Потом Ксавье шел во флигель, откуда открывался вид на реку и на холмы, в ту огромную комнату, где они с Мишелем жили много лет. Зимой там топили с утра до вечера. В теплое время года оба окна открывали, и он смотрел на виноградники, на луга. Прерывалась трель в развесистой катальпе, издавна облюбованной соловьями... Мишель подростком вставал, чтобы послушать их. Ксавье вновь видел длинную белую фигуру, склонившуюся над садом. Он кричит ему: «Мишель, ложись в постель! Это же глупо, ты простудишься». В течение всего нескольких дней и ночей цветущий виноградник пах резедой... Ксавье открывает томик Бальзака, хочет прогнать наваждение. Книга выскальзывает у него из рук, он думает о Мишеле и плачет.
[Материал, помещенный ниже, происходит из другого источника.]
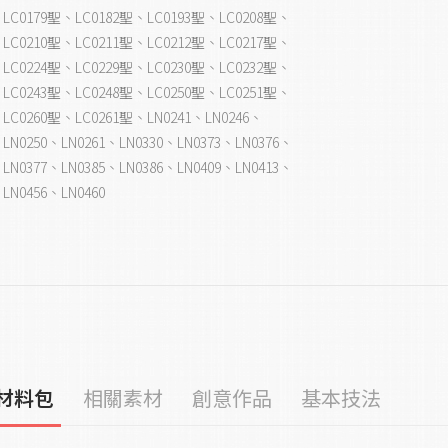
LC0179聖、LC0182聖、LC0193聖、LC0208聖、
LC0210聖、LC0211聖、LC0212聖、LC0217聖、
LC0224聖、LC0229聖、LC0230聖、LC0232聖、
LC0243聖、LC0248聖、LC0250聖、LC0251聖、
LC0260聖、LC0261聖、LN0241、LN0246、
LN0250、LN0261、LN0330、LN0373、LN0376、
LN0377、LN0385、LN0386、LN0409、LN0413、
LN0456、LN0460
材料包
相關素材
創意作品
基本技法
Утром, с восьми часов, его уже ждала коляска, и он до самого вечера посещал владения своих племянников. Из Серне, с осушенных территорий, где делали дешевое красное вино, он направлялся в Респид, что в окрестностях Сен-Круа-дю-Мон, где вино получалось такое же хорошее, как в Сотерне; потом ехал в Куамер, по дороге в Кастельжалу: там стада коров доставляли одни огорчения.
Везде нужно было проверять, изучать счета, распознавать хитрости и уловки крестьян, что было бы намного труднее без анонимных писем, которые Ксавье Фронтенак каждую неделю обнаруживал в своей почте. Проведя в борьбе за интересы племянников весь день, он возвращался настолько усталым, что после легкого ужина сразу ложился в постель. Ему казалось, что он хочет спать, но сон не шел: затухающий огонь в камине вдруг оживал и ярко освещал пол и красное дерево кресел, а весной пел соловей, которого слушала тень Мишеля.
На следующий день, в воскресенье, Ксавье вставал поздно, надевал накрахмаленную сорочку, брюки в полоску, пиджак из драпа или альпака, ботинки на пуговицах с удлиненными и заостренными носами, шляпу-котелок или канотье и шел на кладбище. Сторож приветствовал Ксавье еще издали. Все, что Ксавье мог сделать для своих покойников, он делал, обеспечивал им с помощью чаевых заботу этого человека. Иногда его остроносые ботинки тонули в грязи, иногда покрывались серой пылью: кроты рыли освященную землю. Фронтенак живой снимал шляпу перед Фронтенаками, воротившимися во прах. Он стоял там, не в состоянии ни сказать, ни сделать что бы то ни было — похожий в этом на большинство своих современников, от самых знаменитых до самых безвестных, замурованных в своем материализме, в своем детерминизме, узник мира, куда более ограниченного, чем мир Аристотеля. И тем не менее он стоял там, держа свою шляпу-котелок в левой руке, а правой, чтобы казаться невозмутимым перед лицом смерти, срезая бутоны старого шиповника.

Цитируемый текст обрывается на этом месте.